--- STORED DATA Enclosed Below ---

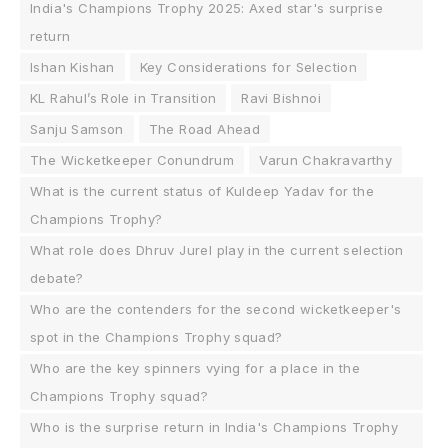
India's Champions Trophy 2025: Axed star's surprise
return
Ishan Kishan
Key Considerations for Selection
KL Rahul’s Role in Transition
Ravi Bishnoi
Sanju Samson
The Road Ahead
The Wicketkeeper Conundrum
Varun Chakravarthy
What is the current status of Kuldeep Yadav for the
Champions Trophy?
What role does Dhruv Jurel play in the current selection
debate?
Who are the contenders for the second wicketkeeper's
spot in the Champions Trophy squad?
Who are the key spinners vying for a place in the
Champions Trophy squad?
Who is the surprise return in India's Champions Trophy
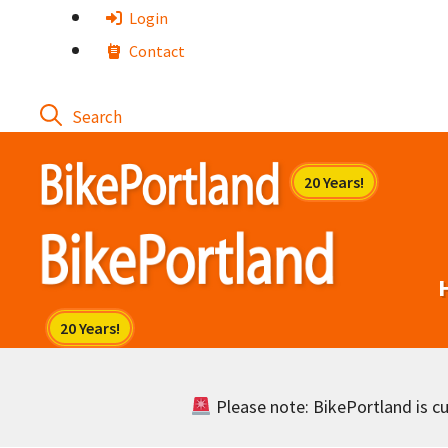
Skip
Login
to
Contact
content
Please note: BikePortland is cur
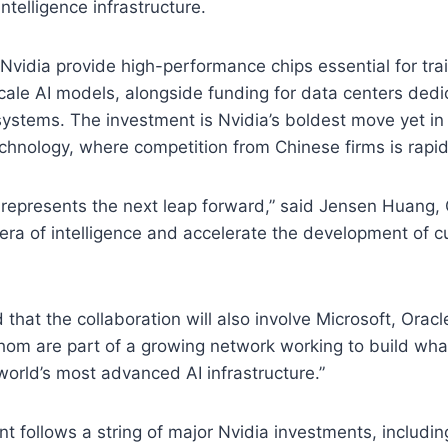
intelligence infrastructure.
 Nvidia provide high-performance chips essential for tra
cale AI models, alongside funding for data centers dedi
ystems. The investment is Nvidia’s boldest move yet in 
chnology, where competition from Chinese firms is rapidl
 represents the next leap forward,” said Jensen Huang, C
era of intelligence and accelerate the development of c
that the collaboration will also involve Microsoft, Orac
whom are part of a growing network working to build wh
world’s most advanced AI infrastructure.”
follows a string of major Nvidia investments, including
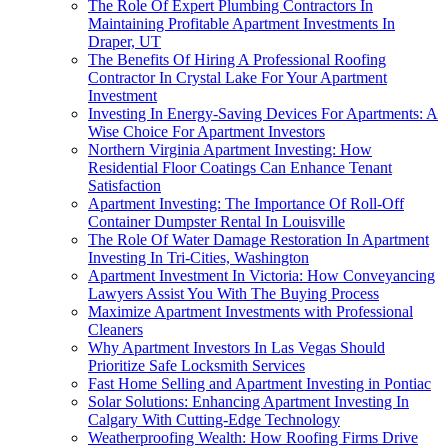
The Role Of Expert Plumbing Contractors In
Maintaining Profitable Apartment Investments In
Draper, UT
The Benefits Of Hiring A Professional Roofing
Contractor In Crystal Lake For Your Apartment
Investment
Investing In Energy-Saving Devices For Apartments: A
Wise Choice For Apartment Investors
Northern Virginia Apartment Investing: How
Residential Floor Coatings Can Enhance Tenant
Satisfaction
Apartment Investing: The Importance Of Roll-Off
Container Dumpster Rental In Louisville
The Role Of Water Damage Restoration In Apartment
Investing In Tri-Cities, Washington
Apartment Investment In Victoria: How Conveyancing
Lawyers Assist You With The Buying Process
Maximize Apartment Investments with Professional
Cleaners
Why Apartment Investors In Las Vegas Should
Prioritize Safe Locksmith Services
Fast Home Selling and Apartment Investing in Pontiac
Solar Solutions: Enhancing Apartment Investing In
Calgary With Cutting-Edge Technology
Weatherproofing Wealth: How Roofing Firms Drive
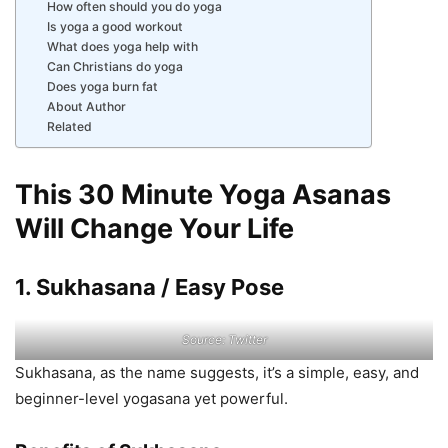
How often should you do yoga
Is yoga a good workout
What does yoga help with
Can Christians do yoga
Does yoga burn fat
About Author
Related
This 30 Minute Yoga Asanas
Will Change Your Life
1. Sukhasana / Easy Pose
Source: Twitter
Sukhasana, as the name suggests, it’s a simple, easy, and
beginner-level yogasana yet powerful.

--- End of Enclosed STORED DATA ---

» INSTRUCTIONS FOR THE TASK:
Check each line above for the word "India", and copy the lines where it appears.

» ANSWER BOX:
India's Champions Trophy 2025: Axed star's surprise
Who is the surprise return in India's Champions Trophy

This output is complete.